国連児童基金(ユニセフ)の事務局長は15日、自身が戦禍のガザ地区を訪問した際に目撃した「壊滅的な」光景を非難し、紛争当事者に対し「この恐怖を止める」よう求めた。
ユニセフのキャサリン・ラッセル事務局長は、ガザ地区南部の病院などを訪問した後に出した声明の中で次のように述べた。「私が見聞きしたことは、悲惨なものでした。子どもたちは、度重なる爆撃、喪失、避難に耐えています。ガザの100万人の子どもにとって、安全な場所はどこにもありません」
国連と赤十字も警告を発し、同地区にいる何千人もの患者と民間人の保護を要求した。
国連のマーティン・グリフィス事務次長(人道問題担当)はX(旧ツイッター)に次のように投稿した。「ガザのアル・シファ病院に対し軍事作戦が開始されたとの報道に愕然としている」
「新生児、患者、医療スタッフ、そして全ての民間人の保護は、他の全ての懸念よりも優先されなければならない」
「病院は戦場ではない」
世界保健機関(WHO)のテドロス・アダノム・ゲブレイェソス事務局長もこれに同意した。
同局長はXに、「アル・シファ病院に対し軍事侵攻が開始されたとの報告は深く懸念される」と投稿し、WHOが「病院の医療スタッフと再び連絡が取れなくなった」と警告した。
「彼らや患者の安全を非常に心配している」
赤十字国際委員会(ICRC)は声明の中で、「病人、負傷者、医療スタッフ、民間人への影響を非常に懸念している」と述べた。
また、「彼らへの影響を避けるためのあらゆる手段を講じなければならない」としたうえで、「患者、医療スタッフ、民間人は常に保護されなければならない 」と主張した。
さらに、ICRCは「全ての関係当局と連絡を取り合っており、状況を注視し続けている」と付け加えた。

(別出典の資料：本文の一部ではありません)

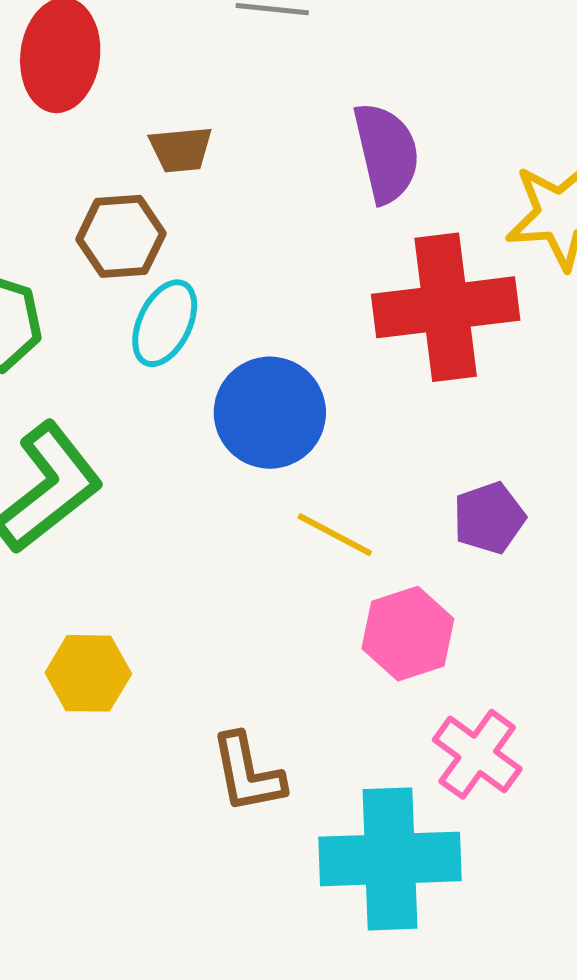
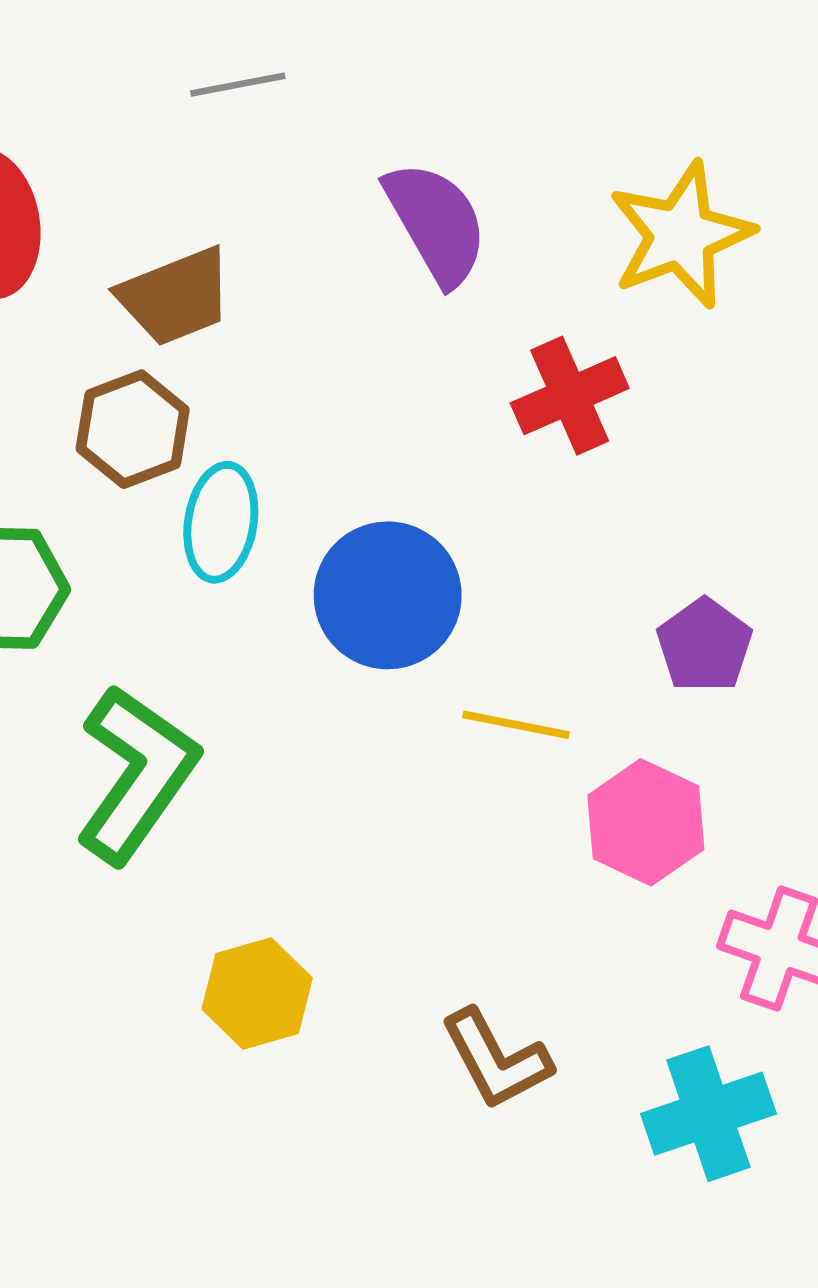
brown trapezoid: (181, 149) -> (175, 297), size x1.4
red cross: (446, 307) -> (570, 396), size x0.6
cyan cross: (390, 859) -> (708, 1114), size x0.7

パレスチナ過激派組織ハマスによる前例のない越境攻撃を受け、イスラエルは同組織の粉砕を誓った。イスラエルによると、この攻撃によって1200人が死亡し、239人が人質に取られた。
ハマスが運営するガザ保健省によると、その後のイスラエルによる空爆と地上攻撃で1万1320人(その大半が民間人)が死亡し、そのうち数千人は子供である。
アル・シファ病院はイスラエルの作戦における重要な標的となっている。
国連の推定では、患者や病院スタッフ、避難住民ら少なくとも2300人が院内に残っており、激しい戦闘のせいで退避できずにいるとみられる。
目撃者は同病院内の恐ろしい状況を証言している。麻酔なしで医療処置が行われ、乏しい食料や水しかない中で家族らは廊下で生活し、腐敗した遺体の悪臭が空気中に充満しているという。